■ EXERCISE DETAILS:
The expected output is the line bearing "Decompose this screenshot" followed by all remaining lines of the records, each restated word for word.

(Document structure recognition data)
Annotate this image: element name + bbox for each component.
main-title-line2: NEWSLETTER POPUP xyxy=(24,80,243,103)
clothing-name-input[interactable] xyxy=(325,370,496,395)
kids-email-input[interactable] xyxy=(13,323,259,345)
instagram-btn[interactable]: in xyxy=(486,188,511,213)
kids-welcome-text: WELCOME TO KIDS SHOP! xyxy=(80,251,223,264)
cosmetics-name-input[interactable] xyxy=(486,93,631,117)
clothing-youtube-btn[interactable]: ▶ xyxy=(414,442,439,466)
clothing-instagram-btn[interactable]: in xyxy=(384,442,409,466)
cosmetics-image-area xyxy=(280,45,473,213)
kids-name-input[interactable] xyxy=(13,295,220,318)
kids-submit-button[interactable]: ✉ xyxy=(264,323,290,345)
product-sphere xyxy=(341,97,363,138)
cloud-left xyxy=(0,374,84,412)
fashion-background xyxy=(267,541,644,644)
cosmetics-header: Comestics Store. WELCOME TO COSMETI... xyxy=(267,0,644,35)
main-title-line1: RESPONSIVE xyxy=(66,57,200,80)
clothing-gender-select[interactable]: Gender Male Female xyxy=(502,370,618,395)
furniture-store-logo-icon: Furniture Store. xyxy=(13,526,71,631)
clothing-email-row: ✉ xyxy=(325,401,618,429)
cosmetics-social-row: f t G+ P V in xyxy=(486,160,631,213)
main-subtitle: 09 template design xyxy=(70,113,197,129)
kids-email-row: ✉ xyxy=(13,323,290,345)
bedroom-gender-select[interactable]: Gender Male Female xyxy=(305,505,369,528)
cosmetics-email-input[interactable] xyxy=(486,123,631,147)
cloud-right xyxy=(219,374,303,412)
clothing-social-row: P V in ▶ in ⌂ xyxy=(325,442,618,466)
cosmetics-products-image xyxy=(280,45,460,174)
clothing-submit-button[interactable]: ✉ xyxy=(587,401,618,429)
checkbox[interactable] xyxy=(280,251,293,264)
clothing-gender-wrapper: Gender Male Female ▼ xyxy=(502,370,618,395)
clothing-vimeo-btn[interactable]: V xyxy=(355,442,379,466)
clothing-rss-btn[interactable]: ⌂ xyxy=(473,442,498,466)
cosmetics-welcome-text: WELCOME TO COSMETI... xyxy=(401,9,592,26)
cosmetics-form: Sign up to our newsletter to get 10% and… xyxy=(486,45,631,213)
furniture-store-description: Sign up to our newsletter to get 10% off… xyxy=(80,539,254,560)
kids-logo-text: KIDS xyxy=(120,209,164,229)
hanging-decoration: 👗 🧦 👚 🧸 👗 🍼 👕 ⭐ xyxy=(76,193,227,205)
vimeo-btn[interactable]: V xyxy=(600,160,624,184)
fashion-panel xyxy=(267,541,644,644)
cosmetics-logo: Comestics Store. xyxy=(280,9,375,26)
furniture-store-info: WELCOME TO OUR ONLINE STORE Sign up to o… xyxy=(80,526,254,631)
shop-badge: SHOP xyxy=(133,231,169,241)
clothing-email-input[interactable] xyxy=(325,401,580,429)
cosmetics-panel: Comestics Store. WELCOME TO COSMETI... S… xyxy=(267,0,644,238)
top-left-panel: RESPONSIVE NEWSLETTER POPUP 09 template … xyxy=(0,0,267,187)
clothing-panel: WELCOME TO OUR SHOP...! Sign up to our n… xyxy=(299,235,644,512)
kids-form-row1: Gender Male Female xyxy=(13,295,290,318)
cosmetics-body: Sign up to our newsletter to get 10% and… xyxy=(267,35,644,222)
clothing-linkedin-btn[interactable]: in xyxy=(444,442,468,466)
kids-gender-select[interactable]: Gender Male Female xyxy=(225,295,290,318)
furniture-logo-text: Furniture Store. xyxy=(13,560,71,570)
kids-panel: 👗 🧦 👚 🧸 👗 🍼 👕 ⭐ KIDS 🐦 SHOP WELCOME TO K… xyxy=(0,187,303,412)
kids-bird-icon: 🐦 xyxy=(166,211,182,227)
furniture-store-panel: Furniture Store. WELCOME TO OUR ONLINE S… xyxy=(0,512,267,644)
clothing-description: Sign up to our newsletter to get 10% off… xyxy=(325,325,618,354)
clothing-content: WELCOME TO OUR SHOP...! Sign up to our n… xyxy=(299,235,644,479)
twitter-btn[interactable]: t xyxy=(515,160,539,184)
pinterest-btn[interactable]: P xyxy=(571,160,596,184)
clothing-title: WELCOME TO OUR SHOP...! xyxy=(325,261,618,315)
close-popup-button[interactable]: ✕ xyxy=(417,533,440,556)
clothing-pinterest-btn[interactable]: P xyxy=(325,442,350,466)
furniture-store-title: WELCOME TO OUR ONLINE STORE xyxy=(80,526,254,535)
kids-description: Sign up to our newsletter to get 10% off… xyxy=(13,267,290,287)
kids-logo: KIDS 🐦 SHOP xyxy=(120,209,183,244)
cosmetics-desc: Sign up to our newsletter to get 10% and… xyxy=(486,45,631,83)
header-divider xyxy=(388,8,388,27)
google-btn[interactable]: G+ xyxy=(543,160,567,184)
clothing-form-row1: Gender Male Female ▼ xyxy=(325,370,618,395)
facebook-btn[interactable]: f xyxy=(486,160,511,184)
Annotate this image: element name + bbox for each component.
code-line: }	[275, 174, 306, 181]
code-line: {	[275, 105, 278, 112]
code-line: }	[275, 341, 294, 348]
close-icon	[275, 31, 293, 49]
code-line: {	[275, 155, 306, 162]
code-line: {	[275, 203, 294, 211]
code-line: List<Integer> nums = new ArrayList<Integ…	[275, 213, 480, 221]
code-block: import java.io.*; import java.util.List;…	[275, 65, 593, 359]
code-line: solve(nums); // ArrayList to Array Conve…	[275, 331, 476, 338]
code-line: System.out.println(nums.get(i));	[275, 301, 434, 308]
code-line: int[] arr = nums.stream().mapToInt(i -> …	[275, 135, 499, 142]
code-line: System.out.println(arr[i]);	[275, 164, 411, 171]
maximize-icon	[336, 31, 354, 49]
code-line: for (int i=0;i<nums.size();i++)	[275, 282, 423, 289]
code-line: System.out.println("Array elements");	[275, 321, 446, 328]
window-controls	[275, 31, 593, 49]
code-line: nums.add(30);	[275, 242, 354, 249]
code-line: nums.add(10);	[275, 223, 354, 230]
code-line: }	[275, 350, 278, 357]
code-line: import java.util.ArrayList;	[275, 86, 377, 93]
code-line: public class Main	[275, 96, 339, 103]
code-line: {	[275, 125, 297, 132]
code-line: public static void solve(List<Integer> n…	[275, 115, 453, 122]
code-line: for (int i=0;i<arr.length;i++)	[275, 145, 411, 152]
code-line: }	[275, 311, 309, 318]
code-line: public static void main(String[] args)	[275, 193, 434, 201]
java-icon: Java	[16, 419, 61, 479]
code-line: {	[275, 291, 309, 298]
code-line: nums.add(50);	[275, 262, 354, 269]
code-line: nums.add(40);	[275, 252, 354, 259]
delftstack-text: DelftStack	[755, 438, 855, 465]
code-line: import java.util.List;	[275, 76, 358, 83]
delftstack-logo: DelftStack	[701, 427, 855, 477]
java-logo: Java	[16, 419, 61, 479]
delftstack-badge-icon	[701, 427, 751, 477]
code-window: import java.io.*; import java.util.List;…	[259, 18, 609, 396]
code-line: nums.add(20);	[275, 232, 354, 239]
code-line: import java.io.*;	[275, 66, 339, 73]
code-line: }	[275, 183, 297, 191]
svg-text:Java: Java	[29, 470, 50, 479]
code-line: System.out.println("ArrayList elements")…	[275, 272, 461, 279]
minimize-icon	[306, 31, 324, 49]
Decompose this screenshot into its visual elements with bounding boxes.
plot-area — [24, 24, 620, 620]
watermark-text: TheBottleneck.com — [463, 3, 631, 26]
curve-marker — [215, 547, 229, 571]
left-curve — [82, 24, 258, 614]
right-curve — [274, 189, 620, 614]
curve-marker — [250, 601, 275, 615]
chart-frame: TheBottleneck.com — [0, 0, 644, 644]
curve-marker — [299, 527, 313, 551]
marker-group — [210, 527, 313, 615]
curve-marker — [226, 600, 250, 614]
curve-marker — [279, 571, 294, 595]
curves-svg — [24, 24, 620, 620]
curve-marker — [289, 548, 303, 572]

■ TASK RESULT:
Decompose this screenshot into its visual elements with bounding boxes.
plot-area — [24, 24, 620, 620]
watermark-text: TheBottleneck.com — [463, 3, 631, 26]
curve-marker — [215, 547, 229, 571]
left-curve — [82, 24, 258, 614]
right-curve — [274, 189, 620, 614]
curve-marker — [250, 601, 275, 615]
chart-frame: TheBottleneck.com — [0, 0, 644, 644]
curve-marker — [299, 527, 313, 551]
marker-group — [210, 527, 313, 615]
curve-marker — [226, 600, 250, 614]
curve-marker — [279, 571, 294, 595]
curves-svg — [24, 24, 620, 620]
curve-marker — [289, 548, 303, 572]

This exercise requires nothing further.